Health

Children’s Reasoning Skills are enhanced by Good Diet, Reading, and Sports Participation

Children’s Reasoning Skills are enhanced by Good Diet, Reading, and Sports Participation

A balanced diet, reading, and participation in sports can all help children develop and improve their reasoning skills. According to a recent study, greater overall diet quality and reduced consumption of red meat, as well as increased time spent reading and participating in organized sports, improved reasoning skills in children throughout their first two years of school.

Reasoning abilities are essential for learning, academic success, and everyday problem solving. According to a recent study conducted at the University of Eastern Finland, improved overall diet quality and reduced red meat consumption, as well as increased time spent reading and participating in organized activities, improved reasoning skills in children throughout their first two school years.

“Children with healthier eating habits showed greater cognitive development than other children.
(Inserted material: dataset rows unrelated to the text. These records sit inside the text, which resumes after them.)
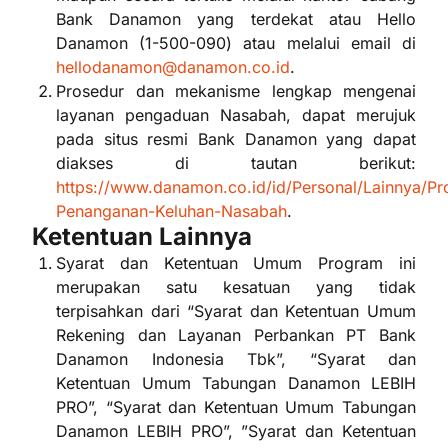
Bank Danamon yang terdekat atau Hello
Danamon (1-500-090) atau melalui email di
hellodanamon@danamon.co.id
.
Prosedur dan mekanisme lengkap mengenai
layanan pengaduan Nasabah, dapat merujuk
pada situs resmi Bank Danamon yang dapat
diakses di tautan berikut:
https://www.danamon.co.id/id/Personal/Lainnya/Pr
Penanganan-Keluhan-Nasabah
.
Ketentuan Lainnya
Syarat dan Ketentuan Umum Program ini
merupakan satu kesatuan yang tidak
terpisahkan dari “Syarat dan Ketentuan Umum
Rekening dan Layanan Perbankan PT Bank
Danamon Indonesia Tbk”, “Syarat dan
Ketentuan Umum Tabungan Danamon LEBIH
PRO”, “Syarat dan Ketentuan Umum Tabungan
Danamon LEBIH PRO”, ”Syarat dan Ketentuan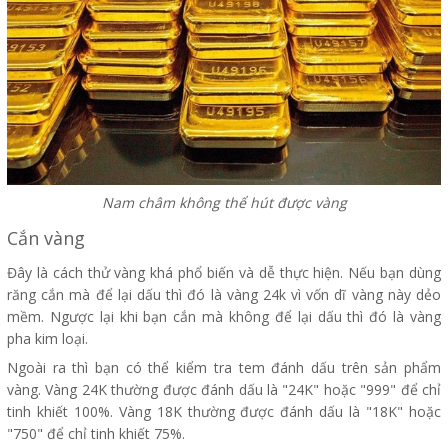
Nam châm không thể hút được vàng
Cắn vàng
Đây là cách thử vàng khá phổ biến và dễ thực hiện. Nếu bạn dùng
răng cắn mà để lại dấu thì đó là vàng 24k vì vốn dĩ vàng này dẻo
mềm. Ngược lại khi bạn cắn mà không để lại dấu thì đó là vàng
pha kim loại.
Ngoài ra thì bạn có thể kiểm tra tem đánh dấu trên sản phẩm
vàng. Vàng 24K thường được đánh dấu là "24K" hoặc "999" để chỉ
tinh khiết 100%. Vàng 18K thường được đánh dấu là "18K" hoặc
"750" để chỉ tinh khiết 75%.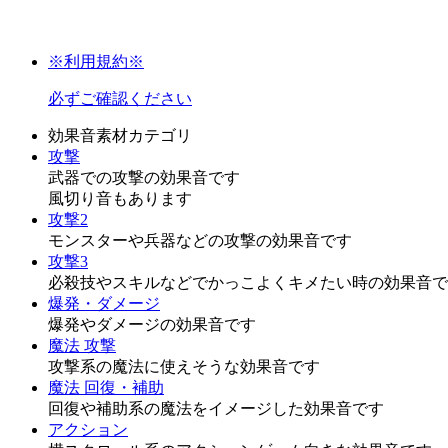
※利用規約※
必ずご確認ください
効果音素材カテゴリ
攻撃
武器での攻撃の効果音です
風切り音もあります
攻撃2
モンスターや兵器などの攻撃の効果音です
攻撃3
必殺技やスキルなどでかっこよくキメたい時の効果音で
爆発・ダメージ
爆発やダメージの効果音です
魔法 攻撃
攻撃系の魔法に使えそうな効果音です
魔法 回復・補助
回復や補助系の魔法をイメージした効果音です
アクション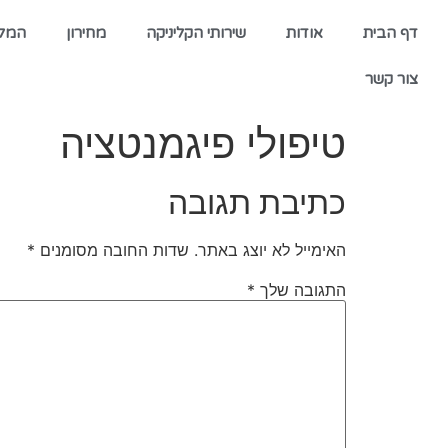
דף הבית
אודות
שירותי הקליניקה
מחירון
המל
צור קשר
טיפולי פיגמנטציה
כתיבת תגובה
האימייל לא יוצג באתר.
שדות החובה מסומנים
*
התגובה שלך
*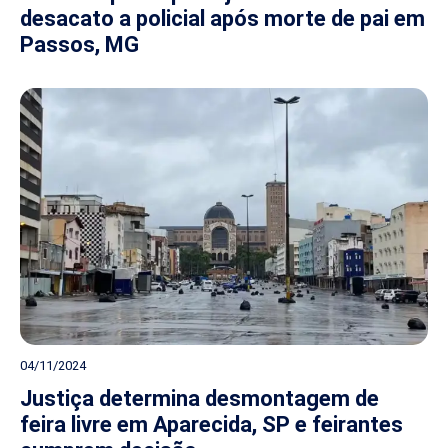
desacato a policial após morte de pai em
Passos, MG
04/11/2024
Justiça determina desmontagem de
feira livre em Aparecida, SP e feirantes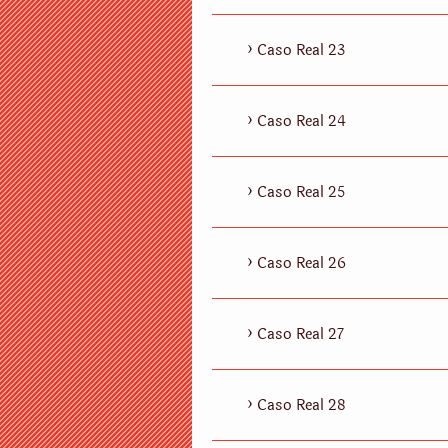
Caso Real 23
Caso Real 24
Caso Real 25
Caso Real 26
Caso Real 27
Caso Real 28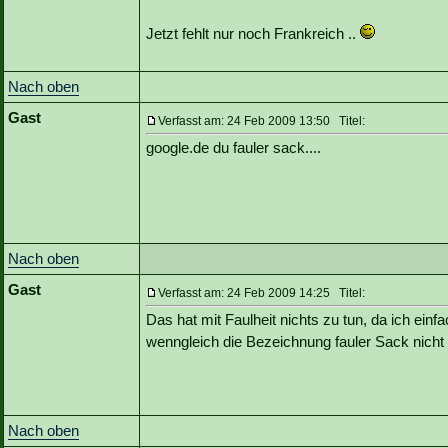
Jetzt fehlt nur noch Frankreich ..
Nach oben
Gast
Verfasst am: 24 Feb 2009 13:50 Titel:
google.de du fauler sack....
Nach oben
Gast
Verfasst am: 24 Feb 2009 14:25 Titel:
Das hat mit Faulheit nichts zu tun, da ich einf
wenngleich die Bezeichnung fauler Sack nicht 
Nach oben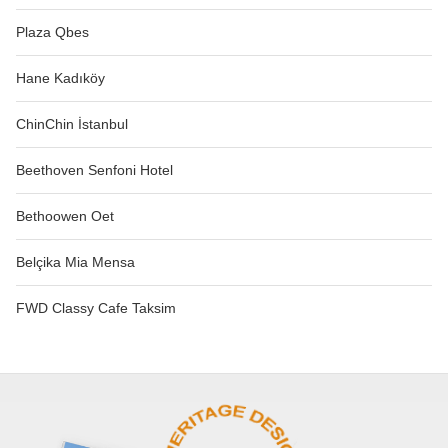
Plaza Qbes
Hane Kadıköy
ChinChin İstanbul
Beethoven Senfoni Hotel
Bethoowen Oet
Belçika Mia Mensa
FWD Classy Cafe Taksim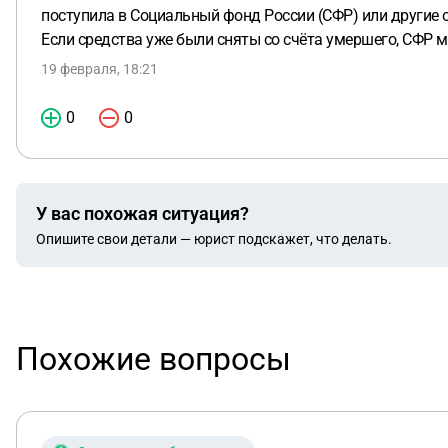
поступила в Социальный фонд России (СФР) или другие 
Если средства уже были сняты со счёта умершего, СФР м
19 февраля, 18:21
0
0
У вас похожая ситуация?
Опишите свои детали — юрист подскажет, что делать.
Похожие вопросы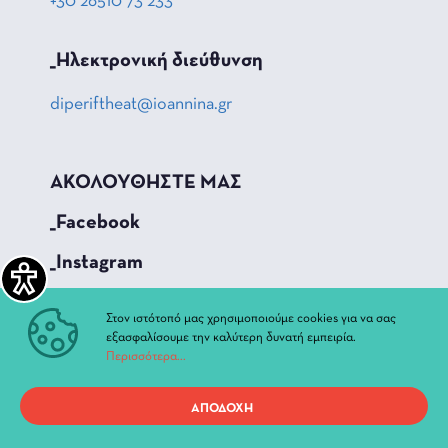
+30 26510 73 233
_Hλεκτρονική διεύθυνση
diperiftheat@ioannina.gr
ΑΚΟΛΟΥΘΗΣΤΕ ΜΑΣ
_Facebook
_Instagram
_Youtube
Στον ιστότοπό μας χρησιμοποιούμε cookies για να σας
εξασφαλίσουμε την καλύτερη δυνατή εμπειρία.
Περισσότερα...
ΓΡΗΓΟΡΗ ΠΡΟΣΒΑΣΗ
Τρέχουσες Παραστάσεις
ΑΠΟΔΟΧΗ
Αρχείο Παραστάσεων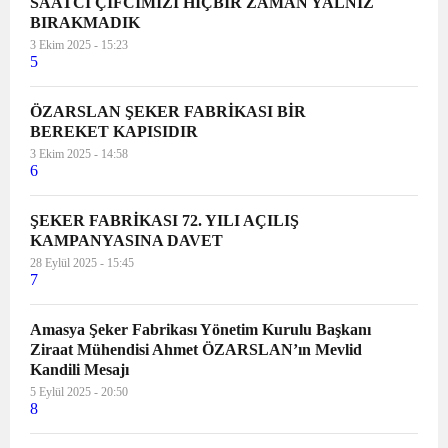
SAATCİ ÇİFCİMİZİ HİÇBİR ZAMAN YALNIZ
BIRAKMADIK
3 Ekim 2025 - 15:23
5
ÖZARSLAN ŞEKER FABRİKASI BİR
BEREKET KAPISIDIR
3 Ekim 2025 - 14:58
6
ŞEKER FABRİKASI 72. YILI AÇILIŞ
KAMPANYASINA DAVET
28 Eylül 2025 - 15:45
7
Amasya Şeker Fabrikası Yönetim Kurulu Başkanı
Ziraat Mühendisi Ahmet ÖZARSLAN’ın Mevlid
Kandili Mesajı
5 Eylül 2025 - 20:50
8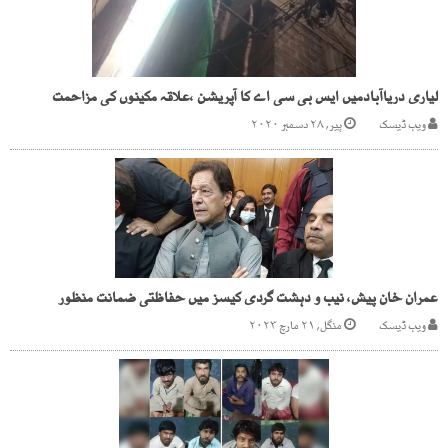
لیاری دریاآبادمیں ایس بی سی اے کا آپریشن ،علاقہ مکینوں کی مزاحمت
ویب ڈیسک
پیر, ۲۸ دسمبر ۲۰۲۰
عمران خان پیش، نیب و دہشت گردی کیسز میں حفاظتی ضمانت منظور
ویب ڈیسک
منگل, ۲۱ مارچ ۲۰۲۳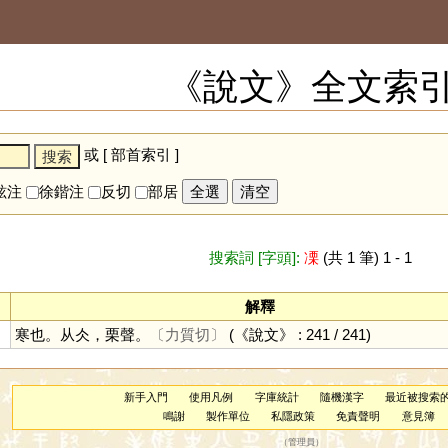
《說文》全文索
或 [
部首索引
]
鉉注
徐鍇注
反切
部居
全選
清空
搜索詞 [字頭]:
凓
(共 1 筆) 1 - 1
解釋
寒也。从仌，栗聲。
〔力質切〕
(《說文》 : 241 / 241)
新手入門
使用凡例
字庫統計
隨機漢字
最近被搜索
鳴謝
製作單位
私隱政策
免責聲明
意見簿
（
管理員
）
Specifically, better overall diet quality, lower red meat consumption, and higher low-fat dairy product intake were linked to better reasoning skills,” says Doctoral Researcher Sehrish Naveed of the University of Eastern Finland.

Children with healthier eating habits showed greater cognitive development than other children. Specifically, better overall diet quality, lower red meat consumption, and higher low-fat dairy product intake were linked to better reasoning skills.

Sehrish Naveed

Children who spent more time reading and participating in organized sports performed better in reasoning tests than their peers. Excessive computer use and unsupervised leisure-time physical activity, on the other hand, were linked to weaker thinking skills. Screen time, active school transportation, recess physical activity, and intensity of physical activity were not related to thinking skills.

More than half of the children took part in a two-year family-based and individually tailored food and physical activity intervention. The intervention, however, had no effect on reasoning skills, with children in the intervention and control groups displaying identical cognitive development.

A healthy diet, reading, and doing sports promote reasoning skills in children

“In the lives of growing children, diet and physical activity intervention is just one factor influencing lifestyle and reasoning skills. Based on our study, investing in a healthy diet and encouraging children to read are beneficial for the development of reasoning skills among children. Additionally, engaging in organised sports appears to support reasoning skills,” Dr Eero Haapala points out.

The findings of this study, published in the Scandinavian Journal of Medicine and Science in Sports, are based on data from the Physical Activity and Nutrition in Children (PANIC) study. The effects of a two-year nutrition and physical activity intervention on cognition in 397 Finnish primary school students were investigated in this sub-study.

Over a two-year period, the correlations of dietary variables, physical activity, and sedentary behavior with cognition were also investigated. The studies took into account parental education and income, as well as the children’s body fat percentage and maturity level.